We pushed this framework for distributed surveillance, where the data is collected in more or less standardized ways. The results are aggregated, but the line-level data stays at the state and local levels.
That model has worked. The CDC set up the technology, or catcher’s mitt. They created analytic tools. They can collate all this information. But each state and local health department has their locker on this Amazon Web Services infrastructure.
To me, that is the right model. The federal government provides support, standardization, visualization, and the ability to knit together all these findings. But fundamentally, the on–off switch is in the hands of the state and local health departments, and they decide what information gets shared.
Challenges for frontline healthcare practices
Everyone is talking about how bad it is for hospitals and how they’re running low on supplies. For frontline community primary-care practices, their supply chain is broken. They have people with a cough and fever coming into their offices, they want to care for their community, and they are getting infected and having to go into quarantine.
Therefore, they are telling their patients, “Stay home; don’t come into the office.” That means their fee-for-service revenue is evaporating, and they are having to lay people off. The healthcare sector was the second-largest sector, after leisure and hospitality, to lose jobs in March during the pandemic.

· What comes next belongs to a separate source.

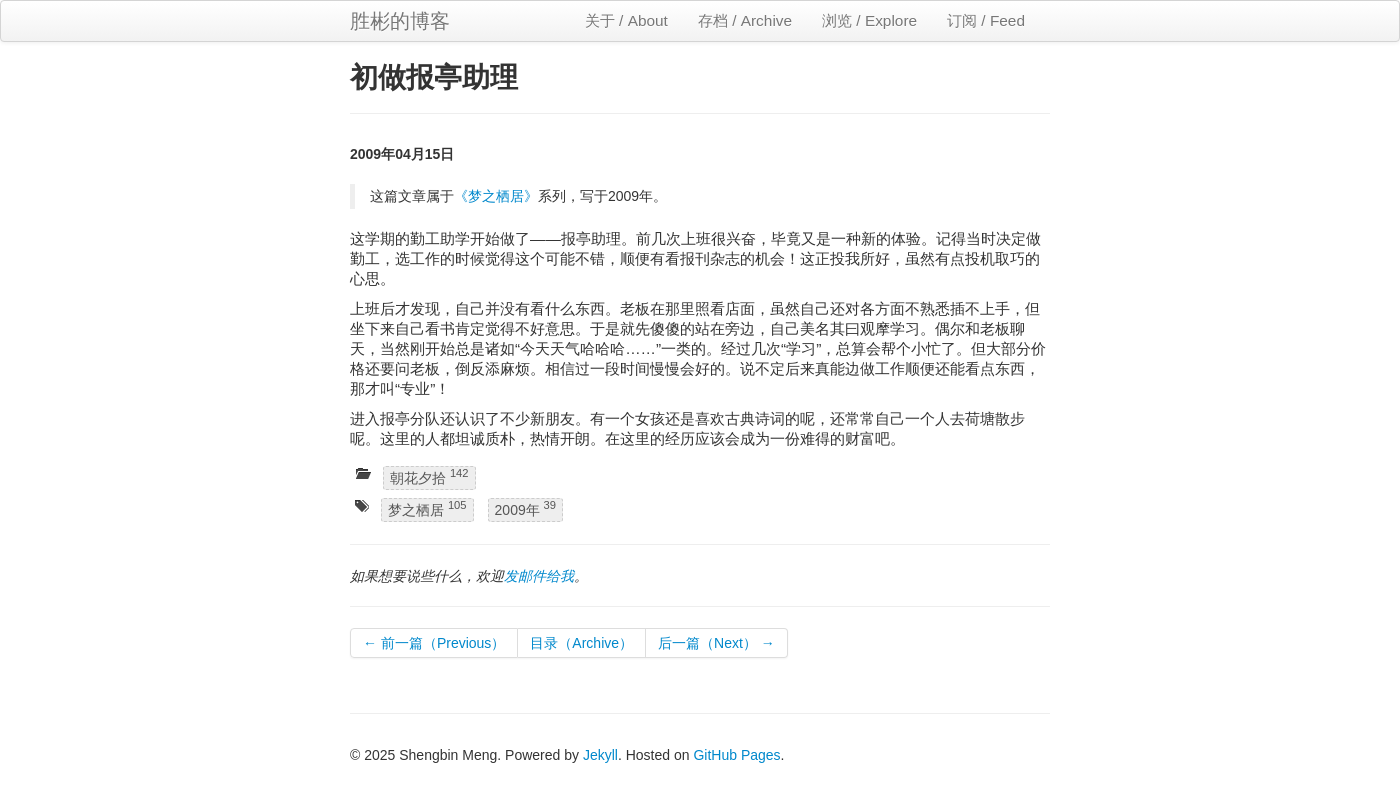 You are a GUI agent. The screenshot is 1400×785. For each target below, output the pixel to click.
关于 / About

Those losses didn’t all come from hospitals; they came from outpatient practices. We are hollowing out our frontline primary-care practices at the time when we’re going to need them most to do diagnosis, testing, and treatment. We have heroic doctors who are doing swabs in the parking lot, porch visits, home visits, and televisits. They’re doing everything they can to keep serving their communities.
But they are going out of business, they are getting infected, and they are worried sick—not only about their families and communities but also their staff and their businesses. It is not a good situation. We’re doing everything we can to help our 550 practices and to carry this message forward that the rest of these practices need help too.
The journey to the next normal
The physical distancing that we all did is working. In many ways, it began with companies deciding to tell people to work from home, with conference organizers canceling, with individuals saying, “I am so scared, there is no leadership, and we’re just going to have to figure it out for ourselves.” The stay-at-home orders and the school-closing orders followed. So that’s good. The infection has definitely slowed.
Next, we can reclaim the ability to contact trace every positive case, identify their contacts, put them into quarantine, and use that to slow the spread while we develop therapies and ultimately vaccines. I think that’s going to happen. What I worry about is that we are going to see flare-ups such as what we saw in New York City: there was one week last month where New York City had the most deaths ever recorded in its history. And that includes 1917.
This is not flu. This is a serious threat to any state and city that takes it lightly. We need to be really, really vigilant. And my fear is that we will see more cities that are slow on the uptake or get complacent, and it rips through that city.
Comments and opinions expressed by interviewees are their own and do not represent or reflect opinion, policy, position, or endorsement of/by McKinsey & Company.